What this task involves
From the records below, copy each line in which the string "corran" occurs.

################

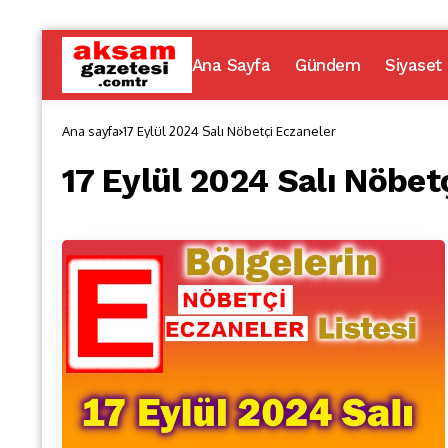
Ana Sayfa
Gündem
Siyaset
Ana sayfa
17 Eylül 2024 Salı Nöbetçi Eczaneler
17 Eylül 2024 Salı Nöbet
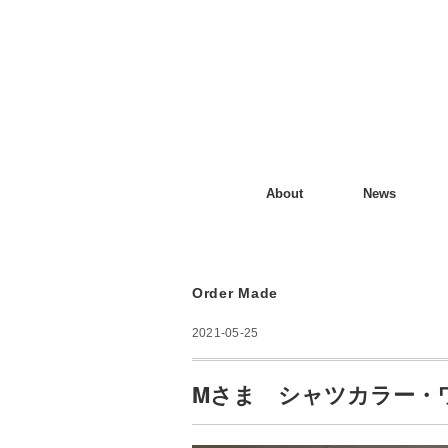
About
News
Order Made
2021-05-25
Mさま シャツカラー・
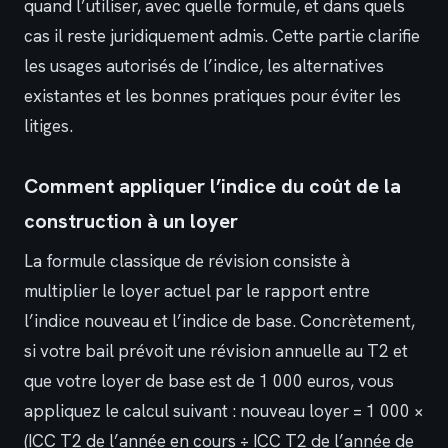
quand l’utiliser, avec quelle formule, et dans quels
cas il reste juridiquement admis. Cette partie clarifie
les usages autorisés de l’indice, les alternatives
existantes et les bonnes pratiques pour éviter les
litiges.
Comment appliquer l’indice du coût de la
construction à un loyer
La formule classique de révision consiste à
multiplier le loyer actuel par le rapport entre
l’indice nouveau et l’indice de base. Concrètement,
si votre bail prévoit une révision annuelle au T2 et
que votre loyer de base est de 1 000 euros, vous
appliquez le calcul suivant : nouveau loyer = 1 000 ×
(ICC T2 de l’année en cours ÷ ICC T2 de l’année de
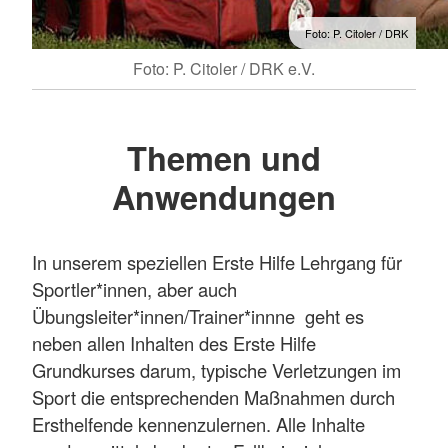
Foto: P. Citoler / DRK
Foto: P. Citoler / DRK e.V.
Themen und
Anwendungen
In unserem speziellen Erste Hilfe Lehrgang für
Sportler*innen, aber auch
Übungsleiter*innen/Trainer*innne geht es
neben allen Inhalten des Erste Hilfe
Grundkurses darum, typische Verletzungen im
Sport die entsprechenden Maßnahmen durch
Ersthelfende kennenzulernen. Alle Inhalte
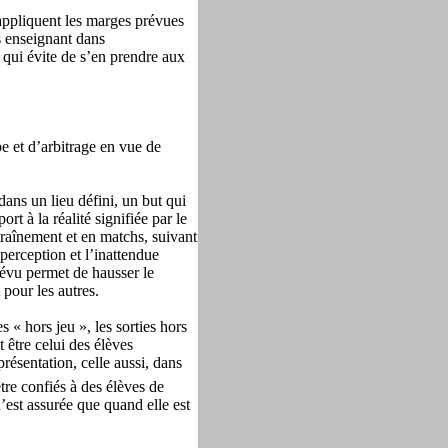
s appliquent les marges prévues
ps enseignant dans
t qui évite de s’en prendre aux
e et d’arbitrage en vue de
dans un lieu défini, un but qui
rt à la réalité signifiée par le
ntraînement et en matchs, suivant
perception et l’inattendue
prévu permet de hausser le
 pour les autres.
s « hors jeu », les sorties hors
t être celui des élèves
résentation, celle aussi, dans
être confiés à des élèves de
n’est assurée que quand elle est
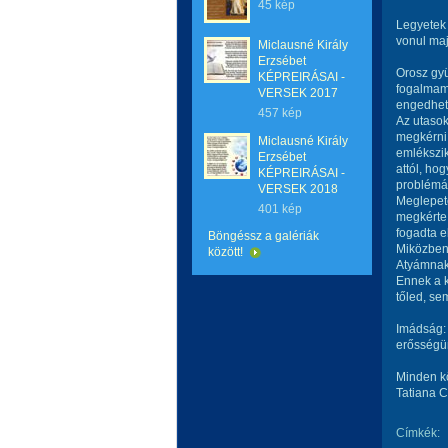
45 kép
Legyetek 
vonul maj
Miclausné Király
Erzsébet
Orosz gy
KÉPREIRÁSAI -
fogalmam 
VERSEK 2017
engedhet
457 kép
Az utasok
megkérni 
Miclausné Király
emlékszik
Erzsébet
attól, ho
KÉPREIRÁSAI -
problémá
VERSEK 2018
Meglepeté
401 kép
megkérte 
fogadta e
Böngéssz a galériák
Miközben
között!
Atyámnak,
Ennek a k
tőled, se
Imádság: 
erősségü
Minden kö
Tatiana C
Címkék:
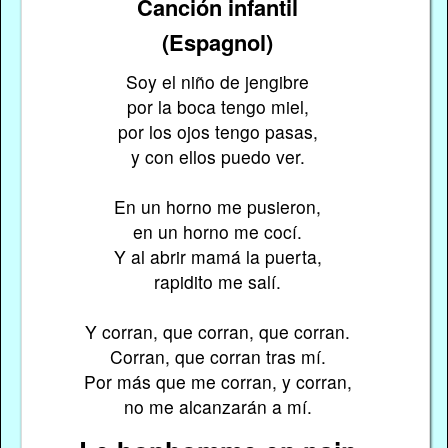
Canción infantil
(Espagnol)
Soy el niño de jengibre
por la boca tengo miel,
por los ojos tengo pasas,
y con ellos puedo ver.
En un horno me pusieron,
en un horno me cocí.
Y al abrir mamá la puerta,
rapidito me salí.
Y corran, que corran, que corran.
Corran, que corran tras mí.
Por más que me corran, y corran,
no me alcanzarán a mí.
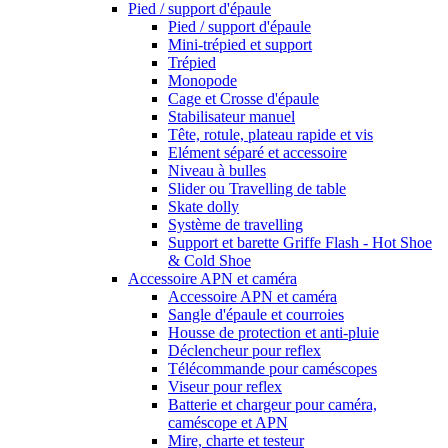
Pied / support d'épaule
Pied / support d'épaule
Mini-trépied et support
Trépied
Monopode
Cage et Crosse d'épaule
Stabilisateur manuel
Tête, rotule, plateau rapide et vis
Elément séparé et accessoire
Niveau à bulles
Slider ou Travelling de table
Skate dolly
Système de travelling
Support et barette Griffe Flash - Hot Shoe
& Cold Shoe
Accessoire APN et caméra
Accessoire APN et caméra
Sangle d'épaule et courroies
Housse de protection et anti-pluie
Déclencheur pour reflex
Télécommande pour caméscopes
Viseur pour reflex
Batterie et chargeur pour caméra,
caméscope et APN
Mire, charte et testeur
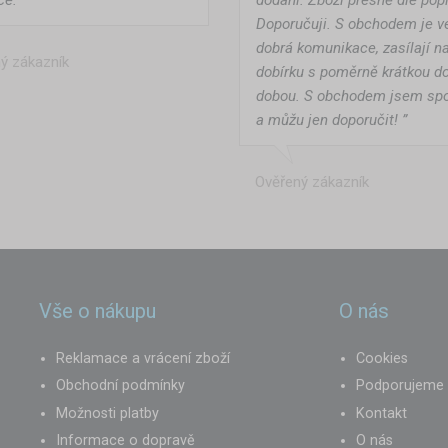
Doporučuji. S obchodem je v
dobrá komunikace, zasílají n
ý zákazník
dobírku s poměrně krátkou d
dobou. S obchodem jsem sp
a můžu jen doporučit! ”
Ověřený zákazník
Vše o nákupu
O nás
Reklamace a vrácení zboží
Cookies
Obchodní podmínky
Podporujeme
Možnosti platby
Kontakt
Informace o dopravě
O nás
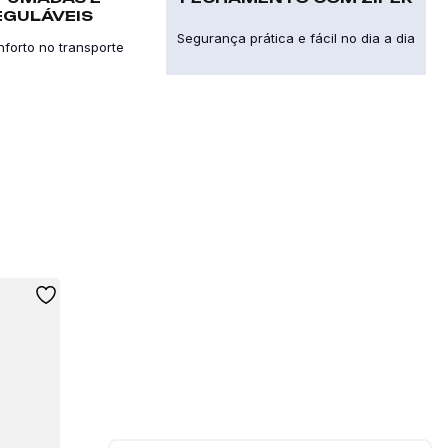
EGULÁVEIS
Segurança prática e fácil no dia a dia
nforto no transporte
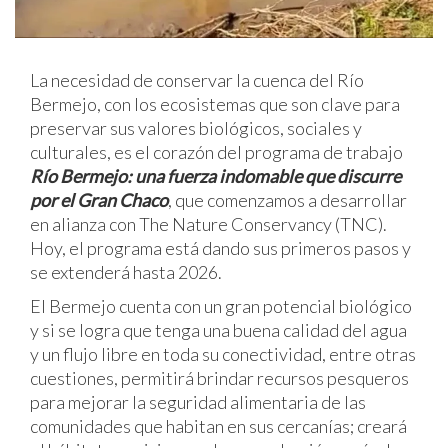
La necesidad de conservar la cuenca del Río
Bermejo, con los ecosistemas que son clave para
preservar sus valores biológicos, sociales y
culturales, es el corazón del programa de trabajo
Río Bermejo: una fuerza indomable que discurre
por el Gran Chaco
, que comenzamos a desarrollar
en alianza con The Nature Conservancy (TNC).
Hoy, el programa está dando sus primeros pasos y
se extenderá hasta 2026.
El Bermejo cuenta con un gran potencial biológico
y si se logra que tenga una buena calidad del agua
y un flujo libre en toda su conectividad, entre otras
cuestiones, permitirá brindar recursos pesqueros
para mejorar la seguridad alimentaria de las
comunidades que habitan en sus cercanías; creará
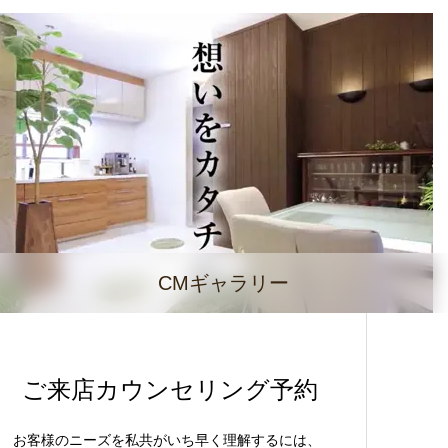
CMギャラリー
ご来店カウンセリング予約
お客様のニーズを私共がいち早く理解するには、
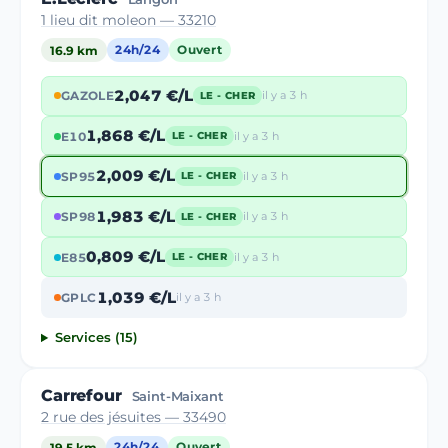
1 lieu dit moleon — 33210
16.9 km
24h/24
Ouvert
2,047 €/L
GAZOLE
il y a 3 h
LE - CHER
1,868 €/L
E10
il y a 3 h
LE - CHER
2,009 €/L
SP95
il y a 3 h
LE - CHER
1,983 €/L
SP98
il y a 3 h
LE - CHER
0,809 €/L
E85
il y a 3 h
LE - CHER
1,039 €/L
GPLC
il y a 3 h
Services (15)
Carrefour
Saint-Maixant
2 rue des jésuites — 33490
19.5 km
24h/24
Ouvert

################

Answer below
Y corran, que corran, que corran.
Corran, que corran tras mí.
Por más que me corran, y corran,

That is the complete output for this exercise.